Data items
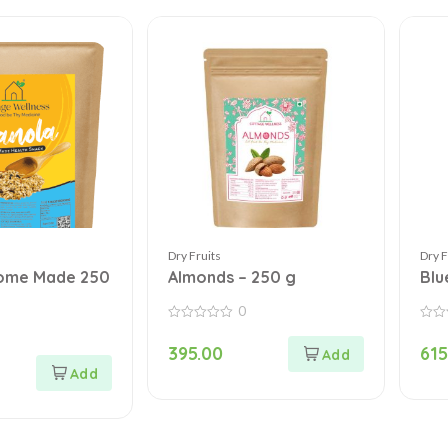
Dry Fruits
Dry F
ome Made 250
Almonds – 250 g
Blu
0
0
0
out
out
395.00
615
of
of
5
5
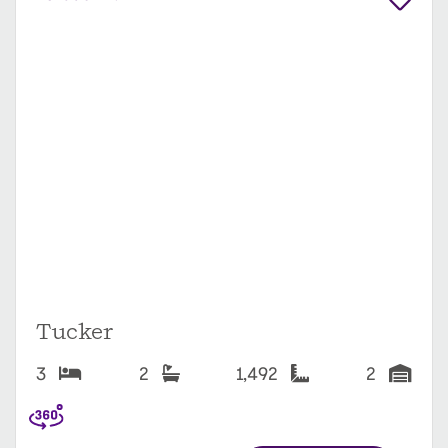
Tucker
3
2
1,492
2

#### [Exercise]
With the pictures left out, output all the entries exactly.

#### [Answer]
Dry Fruits
Dry F
ome Made 250
Almonds – 250 g
Blu
0
0
0
out
out
395.00
615
of
of
5
5
Tucker
3
2
1,492
2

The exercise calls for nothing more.